# Problem statement
For this exercise, retype the lines from the one that holds "Comune di Fombio" through the one that holds "Benzer Haberler" in the records below, both included, exactly and without pictures.

# Excerpted data
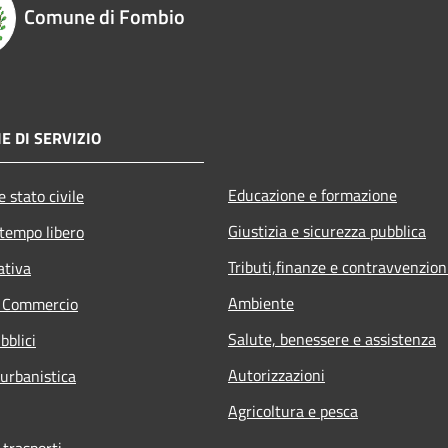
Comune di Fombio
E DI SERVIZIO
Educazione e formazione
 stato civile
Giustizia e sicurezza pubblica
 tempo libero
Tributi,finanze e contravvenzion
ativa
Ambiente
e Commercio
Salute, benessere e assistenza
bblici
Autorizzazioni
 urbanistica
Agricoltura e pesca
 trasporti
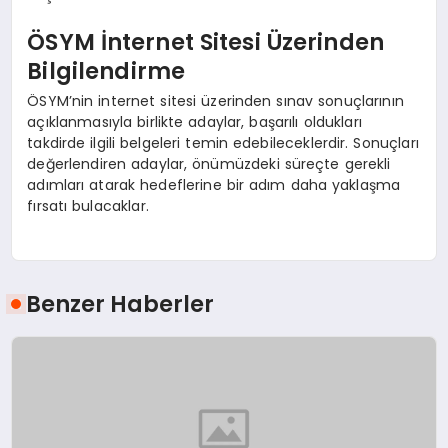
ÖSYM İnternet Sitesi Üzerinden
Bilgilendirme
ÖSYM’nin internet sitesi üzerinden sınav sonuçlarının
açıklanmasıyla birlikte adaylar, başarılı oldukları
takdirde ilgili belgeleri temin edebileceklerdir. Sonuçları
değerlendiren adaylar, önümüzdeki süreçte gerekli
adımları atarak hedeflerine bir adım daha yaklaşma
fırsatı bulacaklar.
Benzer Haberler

---

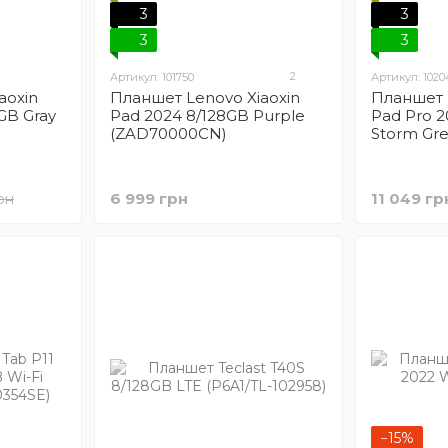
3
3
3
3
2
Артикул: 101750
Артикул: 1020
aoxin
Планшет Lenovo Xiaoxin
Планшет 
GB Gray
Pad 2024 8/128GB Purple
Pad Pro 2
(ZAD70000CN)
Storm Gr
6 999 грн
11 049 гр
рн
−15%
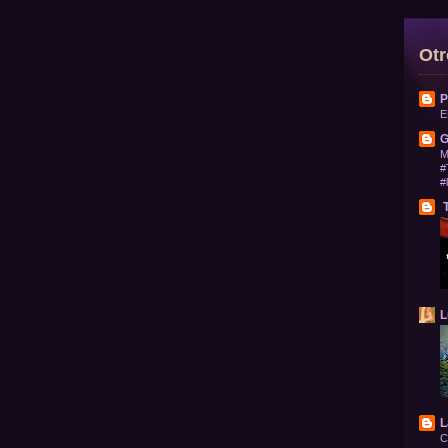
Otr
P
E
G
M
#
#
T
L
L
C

* * *

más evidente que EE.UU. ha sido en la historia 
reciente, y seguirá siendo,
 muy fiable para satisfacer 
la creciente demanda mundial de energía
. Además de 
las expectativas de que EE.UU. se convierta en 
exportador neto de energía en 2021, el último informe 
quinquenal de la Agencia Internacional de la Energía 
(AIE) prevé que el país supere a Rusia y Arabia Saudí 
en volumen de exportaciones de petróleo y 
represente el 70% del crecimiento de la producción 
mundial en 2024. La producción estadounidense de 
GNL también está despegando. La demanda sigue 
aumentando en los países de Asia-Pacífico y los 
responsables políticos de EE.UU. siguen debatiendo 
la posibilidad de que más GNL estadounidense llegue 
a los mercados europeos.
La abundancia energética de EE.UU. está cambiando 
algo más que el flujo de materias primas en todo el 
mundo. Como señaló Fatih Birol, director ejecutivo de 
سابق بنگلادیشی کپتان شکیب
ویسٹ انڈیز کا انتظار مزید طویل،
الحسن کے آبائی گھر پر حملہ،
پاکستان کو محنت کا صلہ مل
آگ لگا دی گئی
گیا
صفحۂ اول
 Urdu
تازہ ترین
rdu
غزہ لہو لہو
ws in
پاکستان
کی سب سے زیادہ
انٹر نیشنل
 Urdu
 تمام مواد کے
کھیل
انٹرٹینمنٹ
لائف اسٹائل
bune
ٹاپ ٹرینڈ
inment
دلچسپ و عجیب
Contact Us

# Answer to this task
Comune di Fombio
E DI SERVIZIO
Educazione e formazione
 stato civile
Giustizia e sicurezza pubblica
 tempo libero
Tributi,finanze e contravvenzion
ativa
Ambiente
e Commercio
Salute, benessere e assistenza
bblici
Autorizzazioni
 urbanistica
Agricoltura e pesca
 trasporti
ÖSYM İnternet Sitesi Üzerinden
Bilgilendirme
ÖSYM’nin internet sitesi üzerinden sınav sonuçlarının
açıklanmasıyla birlikte adaylar, başarılı oldukları
takdirde ilgili belgeleri temin edebileceklerdir. Sonuçları
değerlendiren adaylar, önümüzdeki süreçte gerekli
adımları atarak hedeflerine bir adım daha yaklaşma
fırsatı bulacaklar.
Benzer Haberler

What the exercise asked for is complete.